STUDY MATERIAL
--------------------

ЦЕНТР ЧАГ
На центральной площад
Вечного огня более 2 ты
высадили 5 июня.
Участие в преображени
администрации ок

--------------------

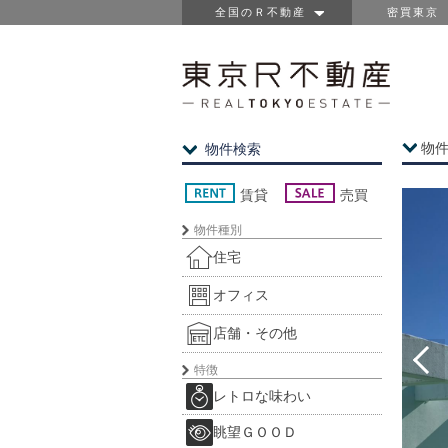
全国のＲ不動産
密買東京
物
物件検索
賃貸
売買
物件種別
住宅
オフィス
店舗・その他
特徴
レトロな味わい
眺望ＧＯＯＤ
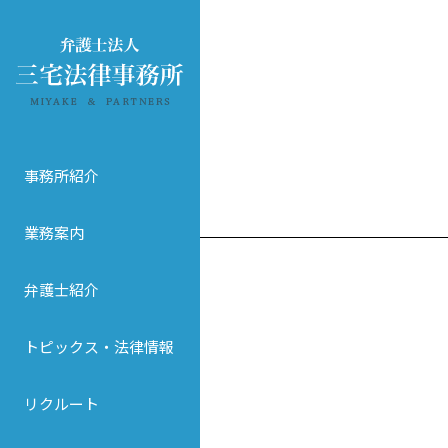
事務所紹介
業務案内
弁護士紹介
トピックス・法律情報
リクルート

--------------------

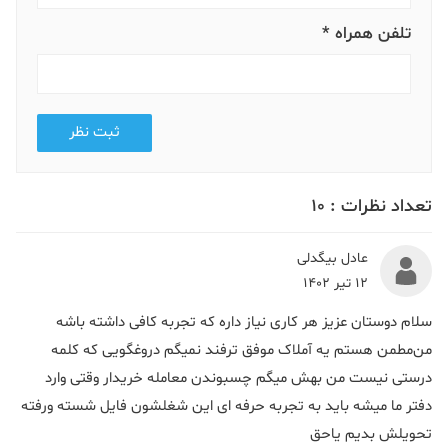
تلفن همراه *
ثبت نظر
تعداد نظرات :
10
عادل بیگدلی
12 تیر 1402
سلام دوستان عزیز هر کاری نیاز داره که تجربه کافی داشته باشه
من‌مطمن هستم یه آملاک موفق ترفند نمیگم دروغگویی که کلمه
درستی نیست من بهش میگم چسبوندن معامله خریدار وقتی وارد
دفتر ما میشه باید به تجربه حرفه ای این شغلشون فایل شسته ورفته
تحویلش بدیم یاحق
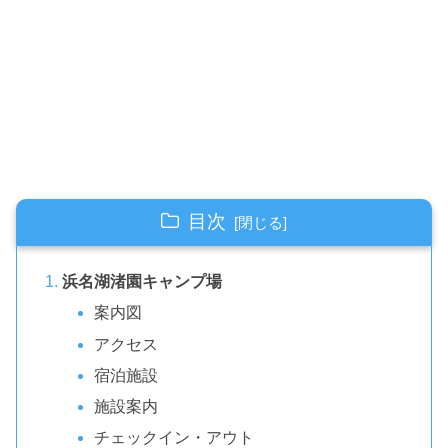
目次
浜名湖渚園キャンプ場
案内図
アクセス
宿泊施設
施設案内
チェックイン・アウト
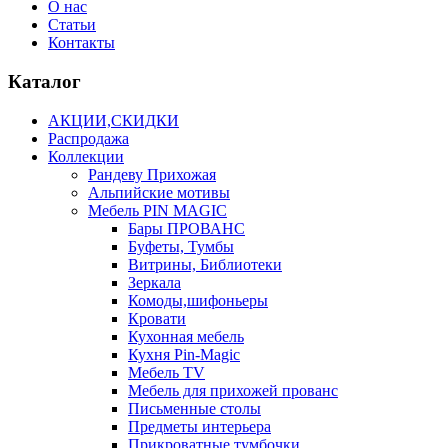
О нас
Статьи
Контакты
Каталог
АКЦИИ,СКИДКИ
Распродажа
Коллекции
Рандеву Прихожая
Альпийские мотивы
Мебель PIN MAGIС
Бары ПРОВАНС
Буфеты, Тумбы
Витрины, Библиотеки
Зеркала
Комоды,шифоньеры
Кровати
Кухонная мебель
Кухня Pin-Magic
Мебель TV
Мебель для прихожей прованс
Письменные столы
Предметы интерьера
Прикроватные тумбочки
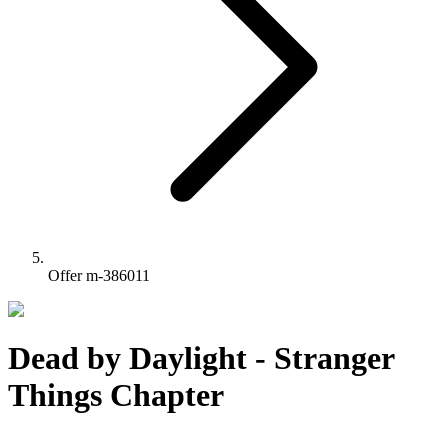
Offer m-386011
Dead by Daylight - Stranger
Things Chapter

--------------------

WHAT IS NEEDED
Using the entries above, repeat only the lines from the one containing "высадили 5 июня." through the one containing "администрации ок", end lines included.

EXERCISE ANSWER
высадили 5 июня.
Участие в преображени
администрации ок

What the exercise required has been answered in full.